The new term I learned here was “Lock-Up.” I think this is important, and if you are interested in this topic, dear reader, start with the link above. During an IPO, underwriters make company insiders sign a “Lock-Up” agreement, which locks them in to keeping the stock for a specified length of time. When that time, maybe 3 months or even much longer, is up, many of the insiders try to sell at once to cash in. This drives the stock price way down.
So, my question is, when should I sell?
I queued in to take part in this, agreeing to a max of $16 per share. On the day of the IPO, I was part of the group who was able to partake (and this presented questions, like, really? Not everyone gets to purchase?), and I was automatically in for 3 shares @ $15.
The risk: $45. I’m insane in the membrane, yes. I know that in the past, even this amount of money was simply not possible to allocate to this. It’s not food, it’s not kids’ clothes, and sometimes not spending $20 made the difference between a bill getting paid or not. I’m thankful to be in a better position.
I checked my Robinhood account later that day. DANG! The value DOUBLED! I was astounded! This was so exciting. I had never personally been part of any action like this! Over 100% increase in value; are all IPO’s like this? I wondered what the catch was.
It started to decline, not a shock, but I did wonder how low it could tumble. Like, could I lose all of the money I put in? (It is, after all, a bet.) I held tight, mainly because I’m curious.
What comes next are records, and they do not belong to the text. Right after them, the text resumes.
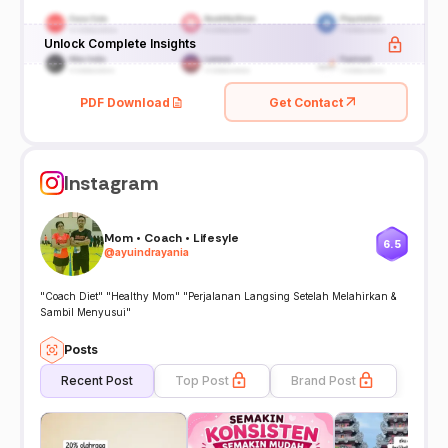
Unlock Complete Insights
PDF Download
Get Contact
Instagram
Mom • Coach • Lifesyle
6.5
@
ayuindrayania
"Coach Diet" "Healthy Mom" "Perjalanan Langsing Setelah Melahirkan &
Sambil Menyusui"
Posts
Recent Post
Top Post
Brand Post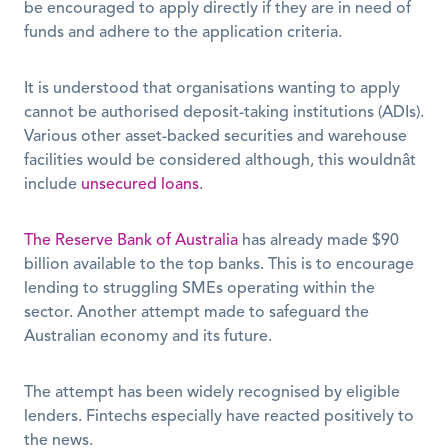
be encouraged to apply directly if they are in need of 
funds and adhere to the application criteria.
It is understood that organisations wanting to apply 
cannot be authorised deposit-taking institutions (ADIs). 
Various other asset-backed securities and warehouse 
facilities would be considered although, this wouldnât 
include 
unsecured loans
.
The Reserve Bank of Australia
 has already made $90 
billion available to the top banks. This is to encourage 
lending to struggling SMEs operating within the 
sector. Another attempt made to safeguard the 
Australian economy and its future.
The attempt has been widely recognised by eligible 
lenders. Fintechs especially have reacted positively to 
the news.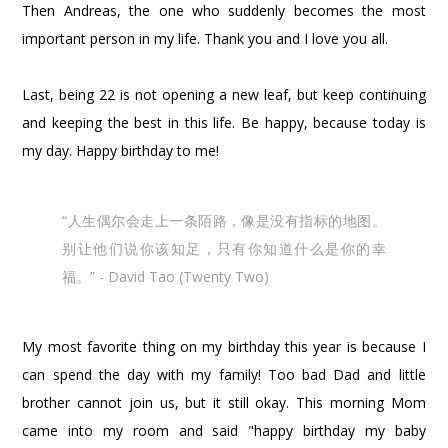
Then Andreas, the one who suddenly becomes the most
important person in my life. Thank you and I love you all.
Last, being 22 is not opening a new leaf, but keep continuing
and keeping the best in this life. Be happy, because today is
my day. Happy birthday to me!
“人生偶尔会走上一条陌路，像是没有指标的地图。
别让他们说你该知足，只有你知道什么是你的幸
福。” - David Tao (Twenty Two)
My most favorite thing on my birthday this year is because I
can spend the day with my family! Too bad Dad and little
brother cannot join us, but it still okay. This morning Mom
came into my room and said "happy birthday my baby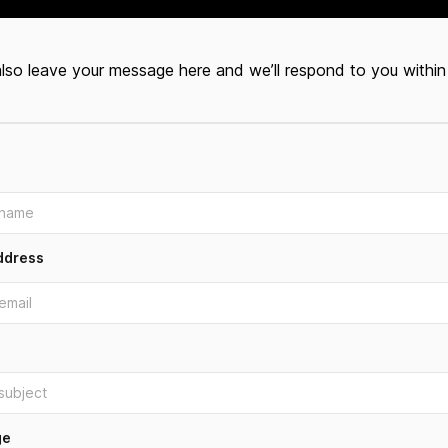
lso leave your message here and we’ll respond to you within
ddress
ge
As long as I don’t lose more than what I put it, it’s all part of the self-education price tag, which will hopefully prepare me for bigger bets with bigger returns.
I found this info from The Motley Fool’s website on why BIRDS declined, which was helpful in understanding the whole IPO concept, basically the price fluctuations were just the market determining how much these shares should be worth, and it might not be done. https://www.fool.com/investing/2021/11/04/why-allbirds-stock-fell-152-on-thursday/
Currently, my 3 shares of Allbirds (BIRDS) IPO adventure has experienced a net gain of 74.0%!!!! That’s $33.30 I made on $45. Gosh, what if I had lots of money to bet…would I, though? Haha. That’s the thing, when does my brain believe this is possible with more money, after being so careful and sometimes without enough money? I’m still down a wedding and engagement ring, after selling them to pay basic utility bills a few years ago. (I don’t want them back, btw.)
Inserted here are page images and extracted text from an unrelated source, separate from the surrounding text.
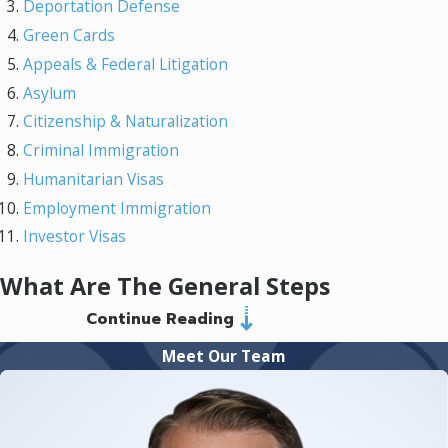
Deportation Defense
Green Cards
Appeals & Federal Litigation
Asylum
Citizenship & Naturalization
Criminal Immigration
Humanitarian Visas
Employment Immigration
Investor Visas
What Are The General Steps
Continue Reading
Of My Immigration Case?
Meet Our Team
The immigration process involves several
critical steps that require careful attention. At
Murray Osorio PLLC, we begin with a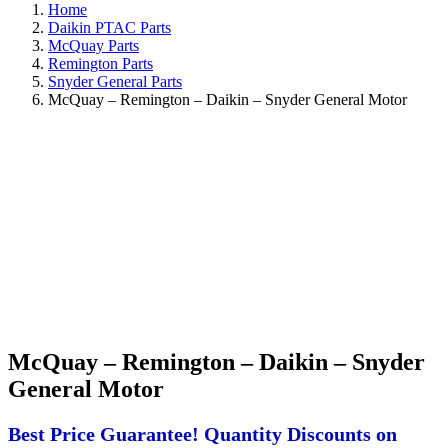
Home
Daikin PTAC Parts
McQuay Parts
Remington Parts
Snyder General Parts
McQuay – Remington – Daikin – Snyder General Motor
McQuay – Remington – Daikin – Snyder
General Motor
Best Price Guarantee! Quantity Discounts on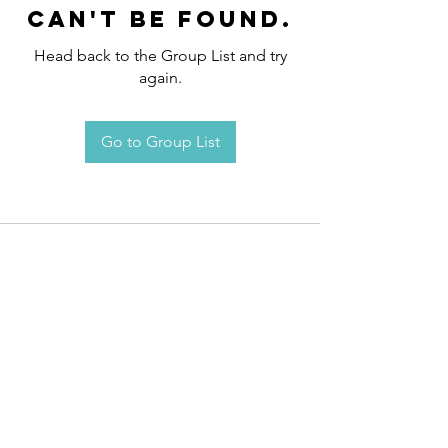
can't be found.
Head back to the Group List and try
again.
Go to Group List
Request an
Appointment / Information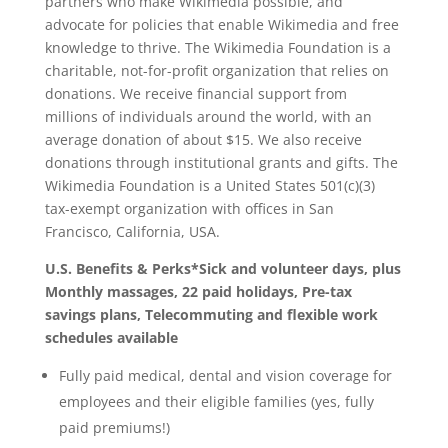
partners who make Wikimedia possible, and
advocate for policies that enable Wikimedia and free
knowledge to thrive. The Wikimedia Foundation is a
charitable, not-for-profit organization that relies on
donations. We receive financial support from
millions of individuals around the world, with an
average donation of about $15. We also receive
donations through institutional grants and gifts. The
Wikimedia Foundation is a United States 501(c)(3)
tax-exempt organization with offices in San
Francisco, California, USA.
U.S. Benefits & Perks*Sick and volunteer days, plus
Monthly massages, 22 paid holidays, Pre-tax
savings plans, Telecommuting and flexible work
schedules available
Fully paid medical, dental and vision coverage for
employees and their eligible families (yes, fully
paid premiums!)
All of my little newbie investing combined has shown a gain of 17.6% since I began at the end of September. I feel like I’m stuck in a pattern of adding $50 at a time to my Robinhood account, but I have yet to sell or take money out. (I won’t be taking money out.) When do I sell? I have a fear of missing out…FOMO!!!!!…like, what if I get rid of something, and then it goes up in value.
I think if the OATLY comes above or at what I paid for it, I will sell. (or if it goes below $13/share again.)
About my Nintendo baby!! I’ve been hoping for the best, and I think it will bounce back and improve by Christmas!!!! I know, I’m down 7.29%, or $4.35, but it’s on the upswing!! I just know it.
I feel like I’m supposed to sell my BIRDS, since it’s an IPO and I don’t know much about the fluctuations of a sustainable shoe company IPO. I mean, I’m not supposed to just be slipping $50 into this adventure all the time, am I? And then what? I know this is small scale, so I’m going to switch up my mental energy and pretend there are two zeros behind everything and act accordingly. TBD.